Потом замерцала Галина Ивановна. После нее должны были сохраниться десятичные дроби и наименьшее общее кратное, но осталась лишь жалость. У Галины Ивановны был тихий голос, костюм (квадратный пиджак, округлый платок, прямоугольная юбка), который она носила с неотвратимостью тюремного, и сын-алкоголик. Однажды я увидела ее после школы, в соседнем дворе, запертом между углами таких же бесконечных домов. Она тащила сумки, а с балкона орал грязный мужик, которому она, как узнали жители одиннадцатого подъезда, с утра не дала похмелиться. Тогда я вдруг поняла, что учителя в школе только притворяются учителями.
Светлану Васильевну я помнила долго, почти неделю: на физкультуре бывало сложно подолгу смотреть в окно, к тому же, из позиции краба. Она заставляла нас в потных спортивных костюмах, которые девочки, отвернувшись, натягивали в распахнутой раздевалке, выворачивать колени и локти – встаем в крабика, я сказала! – и бегать по залу. Крабики падали, но смирялись.
Учительницу труда не получалось забыть, потому что не удавалось запомнить. Она была моложе других, до звонка пропадала где-то за дверью, и ставила пять за кособокую красную юбку в горошек. Я проносила ее всю третью четверть, короткую, рваную, за что меня завистливо звали шалавой.
Помнила только Ирину Михайловну, учительницу природоведения. Даже не ее саму, а оставшееся от нее чувство. В конце года Ирина Михайловна, растопыривая увешанные кольцами пальцы, рассказывала про муравьев-скотоводов, и я подняла руку, чтобы спросить: правда ли, что муравей может пасти лошадь? Ирина Михайловна сделалась цвета крабика, и выгнала меня из класса, но пока я выходила, за спиной все еще хохотали, и это было приятно.

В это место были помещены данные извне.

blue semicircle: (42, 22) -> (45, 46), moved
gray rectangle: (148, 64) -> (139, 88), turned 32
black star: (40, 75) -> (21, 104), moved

Я слонялась вдоль дома, пока бежевые босоножки не становились неразличимыми под слоем пыли, и представляла, как меня снимают в кино.
Вот я иду по жаре мимо дальних качелей; я встряхиваю длинными волосами – как в сериале, который весь город смотрит утром, вечером, потом снова утром. Вот ускоряюсь, почти бегу, под музыку из ниоткуда, я в юбке-солнышке, чтоб можно было в ней, если нужно, кружиться. Вот я лечу, меня снимают по кругу, будто скользят с камерой на коньках. Вот я несусь и заранее знаю, что режиссер меня не заметит: я в бриджах-бананах, у меня короткие косы и слишком светлые брови.